Every line below that has "navigation" in it should be copied.

[Provided records Boundary: Start]

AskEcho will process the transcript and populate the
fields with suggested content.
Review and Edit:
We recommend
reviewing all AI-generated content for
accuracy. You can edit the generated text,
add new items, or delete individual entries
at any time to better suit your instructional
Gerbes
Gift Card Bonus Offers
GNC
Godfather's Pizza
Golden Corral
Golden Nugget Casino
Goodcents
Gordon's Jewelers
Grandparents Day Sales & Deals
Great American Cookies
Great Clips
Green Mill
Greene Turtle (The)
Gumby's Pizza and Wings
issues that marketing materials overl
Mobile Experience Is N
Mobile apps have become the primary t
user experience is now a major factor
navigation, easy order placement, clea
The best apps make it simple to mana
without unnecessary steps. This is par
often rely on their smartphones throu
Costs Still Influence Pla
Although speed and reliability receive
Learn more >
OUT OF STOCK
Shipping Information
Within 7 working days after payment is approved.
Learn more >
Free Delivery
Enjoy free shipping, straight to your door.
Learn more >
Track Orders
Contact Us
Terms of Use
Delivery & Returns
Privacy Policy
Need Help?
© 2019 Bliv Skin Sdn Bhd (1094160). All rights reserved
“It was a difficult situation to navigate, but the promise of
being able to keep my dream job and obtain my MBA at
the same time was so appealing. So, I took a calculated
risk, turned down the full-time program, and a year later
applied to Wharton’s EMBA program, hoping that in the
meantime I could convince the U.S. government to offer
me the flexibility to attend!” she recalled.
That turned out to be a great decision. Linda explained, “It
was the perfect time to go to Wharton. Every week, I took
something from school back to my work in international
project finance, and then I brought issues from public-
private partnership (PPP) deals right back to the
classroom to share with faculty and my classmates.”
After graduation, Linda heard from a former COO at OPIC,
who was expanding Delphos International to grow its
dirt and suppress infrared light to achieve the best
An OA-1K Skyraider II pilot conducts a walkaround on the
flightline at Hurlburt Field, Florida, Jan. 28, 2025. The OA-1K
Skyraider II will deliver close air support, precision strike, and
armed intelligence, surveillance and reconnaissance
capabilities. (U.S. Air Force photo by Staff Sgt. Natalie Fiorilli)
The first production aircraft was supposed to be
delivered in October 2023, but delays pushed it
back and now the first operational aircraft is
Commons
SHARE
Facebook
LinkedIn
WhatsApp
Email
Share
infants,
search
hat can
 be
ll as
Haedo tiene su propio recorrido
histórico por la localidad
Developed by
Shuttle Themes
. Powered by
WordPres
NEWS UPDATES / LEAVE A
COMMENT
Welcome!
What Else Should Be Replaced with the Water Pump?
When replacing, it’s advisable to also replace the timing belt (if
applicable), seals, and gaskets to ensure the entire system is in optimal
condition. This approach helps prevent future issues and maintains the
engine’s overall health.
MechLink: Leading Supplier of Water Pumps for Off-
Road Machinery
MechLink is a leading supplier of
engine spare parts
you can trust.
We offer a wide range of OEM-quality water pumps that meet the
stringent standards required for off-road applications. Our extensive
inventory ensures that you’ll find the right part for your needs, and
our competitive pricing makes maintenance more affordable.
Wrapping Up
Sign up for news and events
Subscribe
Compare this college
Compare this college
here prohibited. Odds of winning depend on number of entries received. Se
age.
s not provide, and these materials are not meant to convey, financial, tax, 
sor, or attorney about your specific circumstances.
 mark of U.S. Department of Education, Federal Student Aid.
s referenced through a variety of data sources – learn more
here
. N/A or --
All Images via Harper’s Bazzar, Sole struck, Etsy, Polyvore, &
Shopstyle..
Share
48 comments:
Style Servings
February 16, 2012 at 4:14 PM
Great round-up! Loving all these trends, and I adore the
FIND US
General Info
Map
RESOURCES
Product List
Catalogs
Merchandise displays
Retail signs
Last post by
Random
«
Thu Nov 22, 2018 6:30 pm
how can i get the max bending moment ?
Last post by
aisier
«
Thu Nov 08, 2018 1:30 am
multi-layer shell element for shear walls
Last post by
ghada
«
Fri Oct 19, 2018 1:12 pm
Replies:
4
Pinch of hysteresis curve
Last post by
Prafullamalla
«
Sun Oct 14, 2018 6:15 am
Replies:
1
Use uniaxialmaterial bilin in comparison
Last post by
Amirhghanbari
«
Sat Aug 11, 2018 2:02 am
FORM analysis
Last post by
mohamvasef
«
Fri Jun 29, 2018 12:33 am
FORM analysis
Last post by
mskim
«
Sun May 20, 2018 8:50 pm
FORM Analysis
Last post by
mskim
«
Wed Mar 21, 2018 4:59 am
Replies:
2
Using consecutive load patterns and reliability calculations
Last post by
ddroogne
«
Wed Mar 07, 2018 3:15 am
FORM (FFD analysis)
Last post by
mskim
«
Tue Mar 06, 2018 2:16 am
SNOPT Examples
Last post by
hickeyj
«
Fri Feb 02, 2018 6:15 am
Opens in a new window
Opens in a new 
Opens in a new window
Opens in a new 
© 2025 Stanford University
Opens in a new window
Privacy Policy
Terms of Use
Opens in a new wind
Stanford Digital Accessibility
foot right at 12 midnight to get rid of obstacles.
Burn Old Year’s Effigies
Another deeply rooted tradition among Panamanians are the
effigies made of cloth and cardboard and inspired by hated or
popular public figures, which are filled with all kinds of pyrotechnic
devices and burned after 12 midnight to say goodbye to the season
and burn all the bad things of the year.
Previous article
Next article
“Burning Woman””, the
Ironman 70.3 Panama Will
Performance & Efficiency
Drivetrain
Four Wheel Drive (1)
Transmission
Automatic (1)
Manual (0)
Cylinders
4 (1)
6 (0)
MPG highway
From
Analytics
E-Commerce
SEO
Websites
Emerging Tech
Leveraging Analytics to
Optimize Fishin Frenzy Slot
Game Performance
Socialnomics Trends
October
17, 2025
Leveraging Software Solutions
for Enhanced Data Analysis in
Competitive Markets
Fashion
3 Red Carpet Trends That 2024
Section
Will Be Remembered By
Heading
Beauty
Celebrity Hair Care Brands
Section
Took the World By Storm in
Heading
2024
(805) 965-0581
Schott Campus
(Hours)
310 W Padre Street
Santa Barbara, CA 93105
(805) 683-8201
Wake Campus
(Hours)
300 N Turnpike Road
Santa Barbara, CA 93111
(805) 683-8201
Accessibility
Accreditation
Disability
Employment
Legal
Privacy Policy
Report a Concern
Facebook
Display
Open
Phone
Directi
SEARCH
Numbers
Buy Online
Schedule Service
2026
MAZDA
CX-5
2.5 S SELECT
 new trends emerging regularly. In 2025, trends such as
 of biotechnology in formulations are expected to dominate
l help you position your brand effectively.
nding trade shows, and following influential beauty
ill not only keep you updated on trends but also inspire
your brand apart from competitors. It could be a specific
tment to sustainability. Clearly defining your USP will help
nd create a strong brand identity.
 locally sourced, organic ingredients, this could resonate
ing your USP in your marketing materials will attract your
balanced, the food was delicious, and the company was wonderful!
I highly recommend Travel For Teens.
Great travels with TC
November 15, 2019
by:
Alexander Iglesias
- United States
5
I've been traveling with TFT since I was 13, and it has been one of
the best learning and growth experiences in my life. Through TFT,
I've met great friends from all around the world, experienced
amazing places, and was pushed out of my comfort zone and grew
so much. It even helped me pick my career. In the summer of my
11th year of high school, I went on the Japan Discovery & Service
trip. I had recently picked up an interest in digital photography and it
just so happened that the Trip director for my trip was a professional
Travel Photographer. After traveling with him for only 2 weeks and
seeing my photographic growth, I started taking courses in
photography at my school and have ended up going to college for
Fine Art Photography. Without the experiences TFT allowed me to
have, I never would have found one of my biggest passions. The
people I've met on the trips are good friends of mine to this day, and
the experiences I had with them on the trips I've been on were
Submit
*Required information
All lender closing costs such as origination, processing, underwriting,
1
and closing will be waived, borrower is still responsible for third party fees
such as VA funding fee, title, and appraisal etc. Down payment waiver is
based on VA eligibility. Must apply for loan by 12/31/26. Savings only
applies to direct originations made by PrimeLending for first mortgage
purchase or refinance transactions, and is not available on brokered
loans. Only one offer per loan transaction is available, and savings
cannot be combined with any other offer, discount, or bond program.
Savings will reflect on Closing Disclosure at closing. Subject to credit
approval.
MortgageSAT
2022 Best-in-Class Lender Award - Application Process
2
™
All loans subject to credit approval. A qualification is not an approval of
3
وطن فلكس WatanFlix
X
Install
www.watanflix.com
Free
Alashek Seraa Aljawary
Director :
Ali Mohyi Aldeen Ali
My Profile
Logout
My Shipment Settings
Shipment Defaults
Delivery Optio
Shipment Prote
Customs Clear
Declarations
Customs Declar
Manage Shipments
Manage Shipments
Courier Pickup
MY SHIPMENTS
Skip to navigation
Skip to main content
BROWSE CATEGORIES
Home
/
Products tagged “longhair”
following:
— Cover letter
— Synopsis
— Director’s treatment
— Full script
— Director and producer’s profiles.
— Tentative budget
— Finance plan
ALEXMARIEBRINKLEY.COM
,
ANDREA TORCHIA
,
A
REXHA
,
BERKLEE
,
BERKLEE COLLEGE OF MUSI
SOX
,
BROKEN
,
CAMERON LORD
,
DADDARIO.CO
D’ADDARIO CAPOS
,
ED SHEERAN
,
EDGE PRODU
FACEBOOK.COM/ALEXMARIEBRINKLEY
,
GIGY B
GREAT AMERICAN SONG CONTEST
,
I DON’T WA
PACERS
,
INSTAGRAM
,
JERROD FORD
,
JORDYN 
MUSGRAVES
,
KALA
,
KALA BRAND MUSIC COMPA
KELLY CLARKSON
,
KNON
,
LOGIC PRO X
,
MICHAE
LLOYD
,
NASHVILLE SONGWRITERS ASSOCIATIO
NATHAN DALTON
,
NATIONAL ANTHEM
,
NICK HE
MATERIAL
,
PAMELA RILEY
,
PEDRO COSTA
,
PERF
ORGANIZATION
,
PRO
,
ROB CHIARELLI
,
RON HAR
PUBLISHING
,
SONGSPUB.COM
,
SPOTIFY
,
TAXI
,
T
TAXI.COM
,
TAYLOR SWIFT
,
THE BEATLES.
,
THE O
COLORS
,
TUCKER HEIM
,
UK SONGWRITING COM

[Provided records Boundary: End]

_Your solution:_
navigation, easy order placement, clea
Skip to navigation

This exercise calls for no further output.